Monthly Archives: January 2009

Integers vs. GUIDs and Natural vs. Surrogate Keys

In the database world, there are few arguments that provoke such strong feelings as the proper choice for a database key.  Should we choose a natural or surrogate key?  If we choose a surrogate key, should it be an integer or a GUID?  I have actually done work on all sides of the argument, so I can see it from the various perspectives.

Natural vs. Surrogate

Joe Celko argues that we should be using a natural key–one composed from the attributes of the entity being modeled rather than just assigning an arbitrary value.  I agree with him, but don’t stop reading yet.  We should keep our keys thin (small) rather than creating a massive composite key, whose values would also be necessary in other tables in order to perform a join.  How do I reconcile these two arguments?  Easy, I do both.

Allow me to elaborate.  I actually have the database’s primary key be the natural key, but I create a meaningless, arbitrary surrogate key that can be used for joins in related tables, among other things.  In this way I get good performance on joins as well as an easy way to select rows, but I enforce the natural key of the thing being modeled to ensure that two aren’t accidentally inserted at the same time.

Integers vs GUIDs

To start, can we please say it "gwid" rather than "goo-id"?  This aspect of the argument is also heated, but the irony is that the surrogate key camp is fighting amongst itself.

I have used both extensively, but recently there has emerged a clear winner: the GUID.

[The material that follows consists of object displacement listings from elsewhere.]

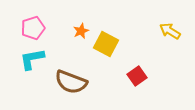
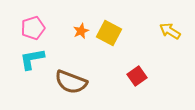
yellow square: moved 3 px right, 11 px up
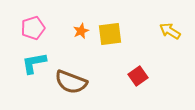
yellow square: moved 1 px right, 1 px down; rotated 35 degrees counterclockwise
cyan L-shape: moved 2 px right, 4 px down
red square: moved 1 px right
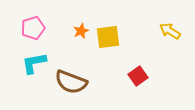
yellow square: moved 2 px left, 3 px down
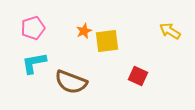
orange star: moved 3 px right
yellow square: moved 1 px left, 4 px down
red square: rotated 30 degrees counterclockwise
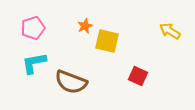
orange star: moved 1 px right, 5 px up
yellow square: rotated 20 degrees clockwise
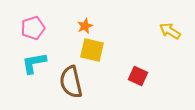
yellow square: moved 15 px left, 9 px down
brown semicircle: rotated 56 degrees clockwise
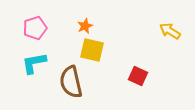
pink pentagon: moved 2 px right
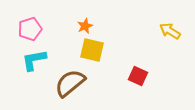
pink pentagon: moved 5 px left, 1 px down
cyan L-shape: moved 3 px up
brown semicircle: moved 1 px left, 1 px down; rotated 64 degrees clockwise
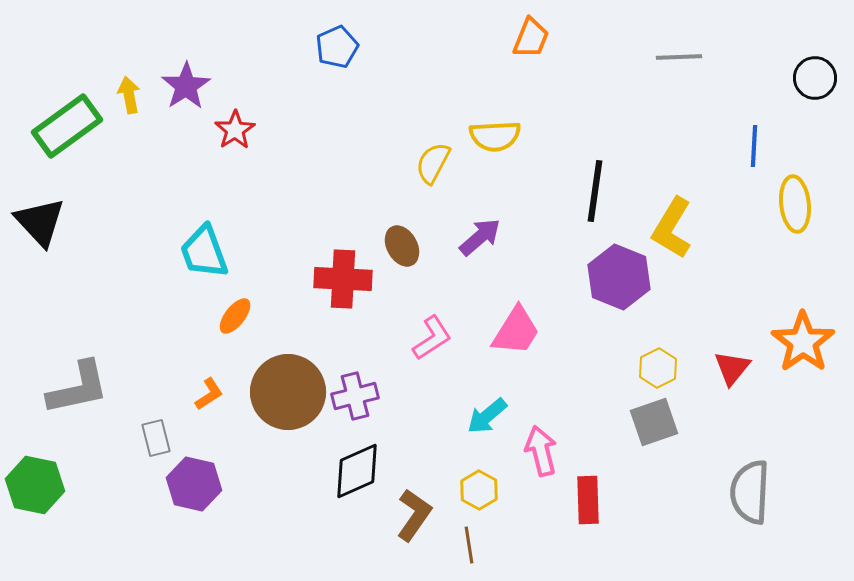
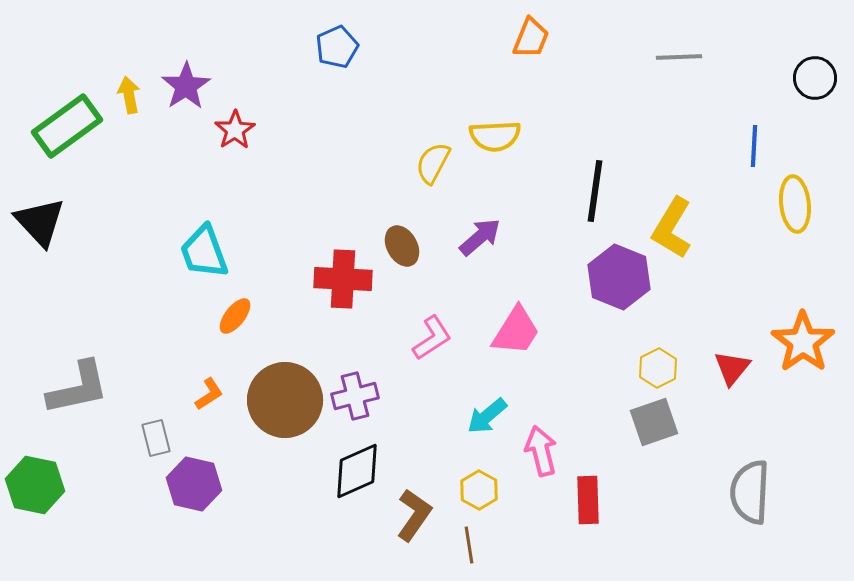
brown circle at (288, 392): moved 3 px left, 8 px down
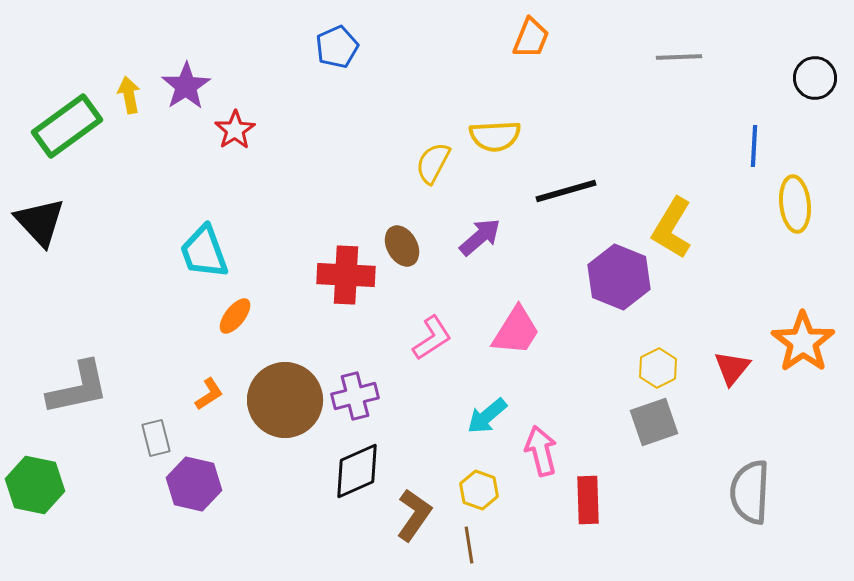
black line at (595, 191): moved 29 px left; rotated 66 degrees clockwise
red cross at (343, 279): moved 3 px right, 4 px up
yellow hexagon at (479, 490): rotated 9 degrees counterclockwise
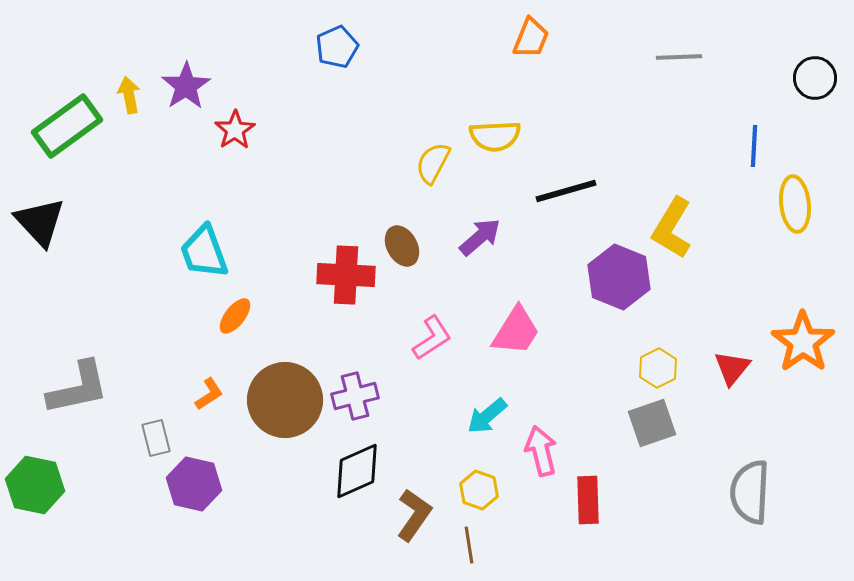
gray square at (654, 422): moved 2 px left, 1 px down
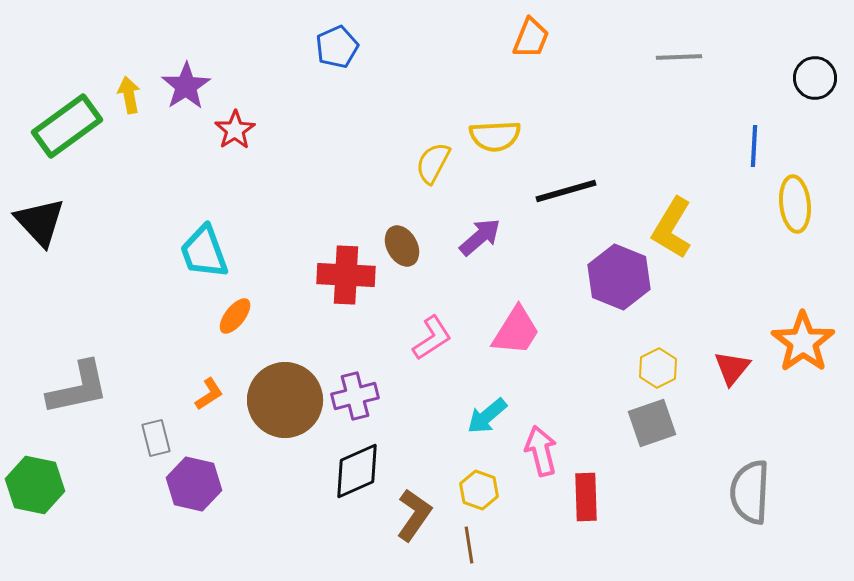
red rectangle at (588, 500): moved 2 px left, 3 px up
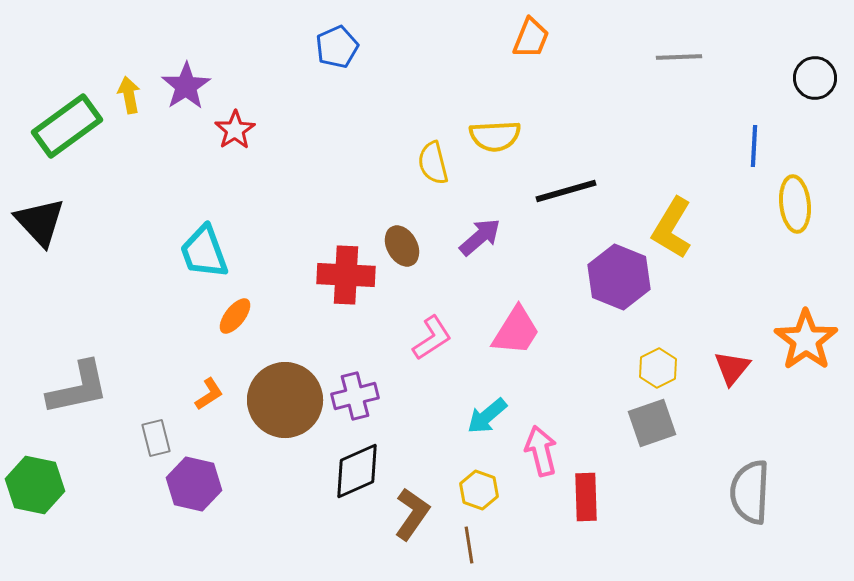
yellow semicircle at (433, 163): rotated 42 degrees counterclockwise
orange star at (803, 342): moved 3 px right, 2 px up
brown L-shape at (414, 515): moved 2 px left, 1 px up
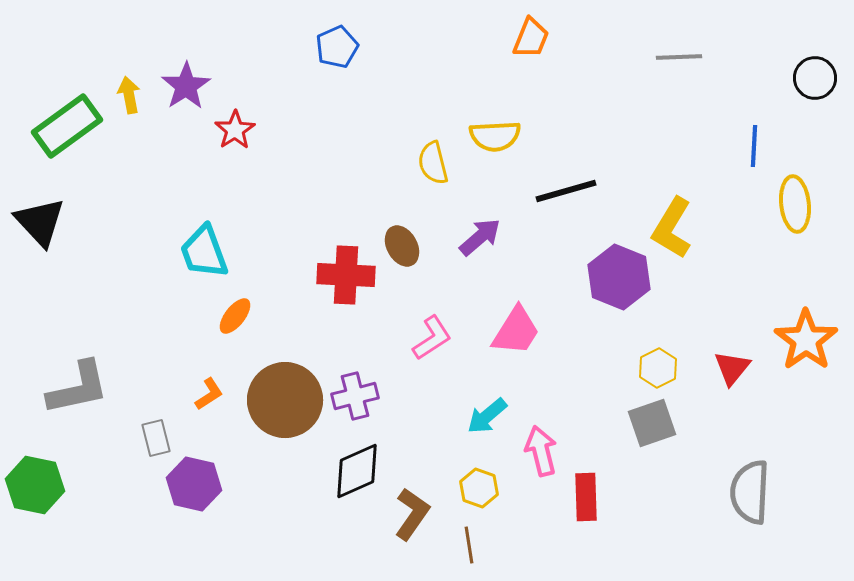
yellow hexagon at (479, 490): moved 2 px up
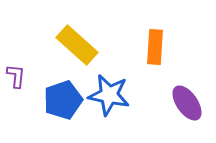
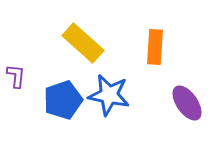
yellow rectangle: moved 6 px right, 2 px up
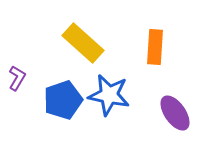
purple L-shape: moved 1 px right, 2 px down; rotated 25 degrees clockwise
purple ellipse: moved 12 px left, 10 px down
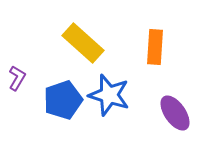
blue star: rotated 6 degrees clockwise
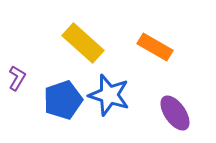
orange rectangle: rotated 64 degrees counterclockwise
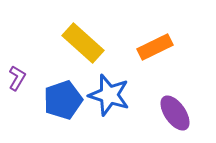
orange rectangle: rotated 56 degrees counterclockwise
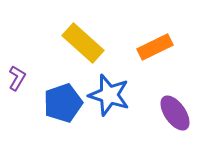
blue pentagon: moved 3 px down
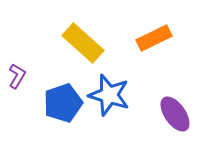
orange rectangle: moved 1 px left, 9 px up
purple L-shape: moved 2 px up
purple ellipse: moved 1 px down
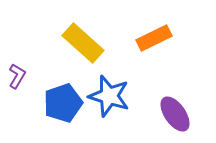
blue star: moved 1 px down
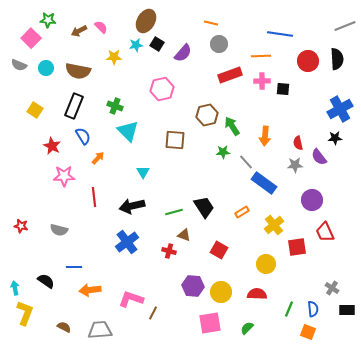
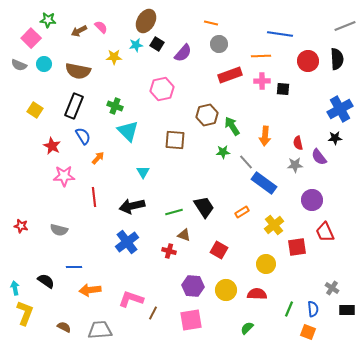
cyan circle at (46, 68): moved 2 px left, 4 px up
yellow circle at (221, 292): moved 5 px right, 2 px up
pink square at (210, 323): moved 19 px left, 3 px up
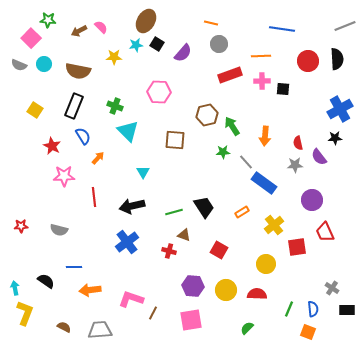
blue line at (280, 34): moved 2 px right, 5 px up
pink hexagon at (162, 89): moved 3 px left, 3 px down; rotated 15 degrees clockwise
red star at (21, 226): rotated 16 degrees counterclockwise
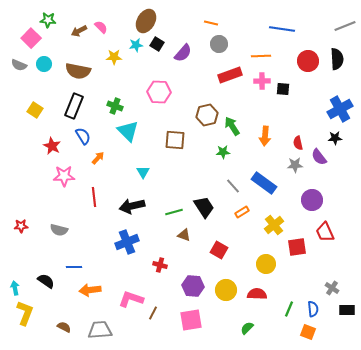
gray line at (246, 162): moved 13 px left, 24 px down
blue cross at (127, 242): rotated 15 degrees clockwise
red cross at (169, 251): moved 9 px left, 14 px down
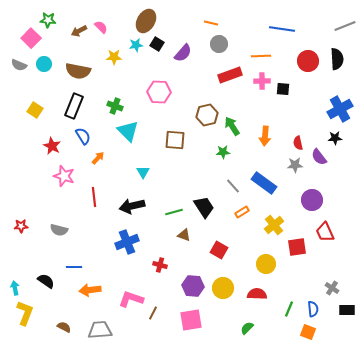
pink star at (64, 176): rotated 20 degrees clockwise
yellow circle at (226, 290): moved 3 px left, 2 px up
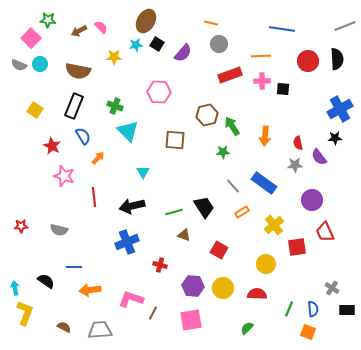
cyan circle at (44, 64): moved 4 px left
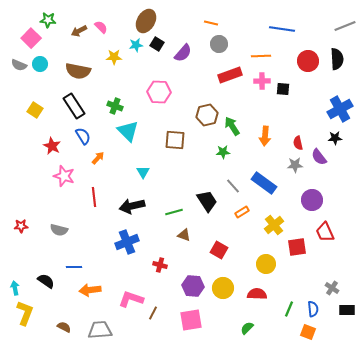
black rectangle at (74, 106): rotated 55 degrees counterclockwise
black trapezoid at (204, 207): moved 3 px right, 6 px up
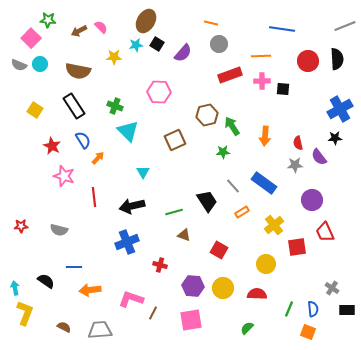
blue semicircle at (83, 136): moved 4 px down
brown square at (175, 140): rotated 30 degrees counterclockwise
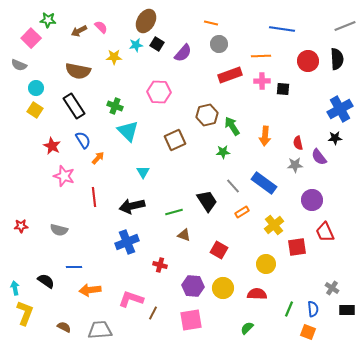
cyan circle at (40, 64): moved 4 px left, 24 px down
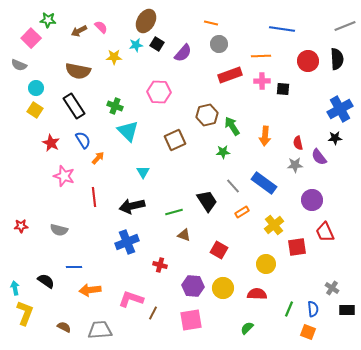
red star at (52, 146): moved 1 px left, 3 px up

The main argument between ints vs GUIDs stems from space usage–4 bytes vs. 16 bytes–yes, GUID are 16 bytes, not 36.  The argument is that the database is faster when working with 4 byte keys.  True, the integer it can be marginally faster, but it has a number of significant disadvantages.  (Update: The other compelling argument is related to index fragmentation and page splits.  This is easily solved by using a GUID “COMB”—see the comments for more information.)

First of all, databases are smart.  When doing key comparison, they don’t have to compare all 16 bytes in order to determine inequality among keys, they stop comparing at the first bit that differs.  Furthermore, when performing a select+join, rarely do I want to pull an object with thousands or millions of rows associated with it–when the size difference between integers and GUIDs would start to become measurable.  In most applications, when you perform a select, it’s only retrieving a dozen rows or so–perhaps maybe a few hundred, but much beyond that you’re properly returning too much for the user to digest and all of the associated object creation would become the bottleneck instead of the key comparison.

Second, in any mid-size to large system, e.g. eBay, PayPal, etc. you’re going to need an 8-byte number, e.g. BigInt, otherwise you’ll exhaust all available values in the database.  Ever had to quickly update your database schema and application code to handle 8-byte long values?  A local company, Authorize.Net, famous for gateway processing, had this problem because they’re used signed, 4-byte integers.  They had to send out a notice to all there customers of the change.  Fortunately I treat all their return values and identifiers values as strings, so we weren’t affected.  But your application won’t ever get this big right?  I hope all of my projects become wildly successful and I plan accordingly.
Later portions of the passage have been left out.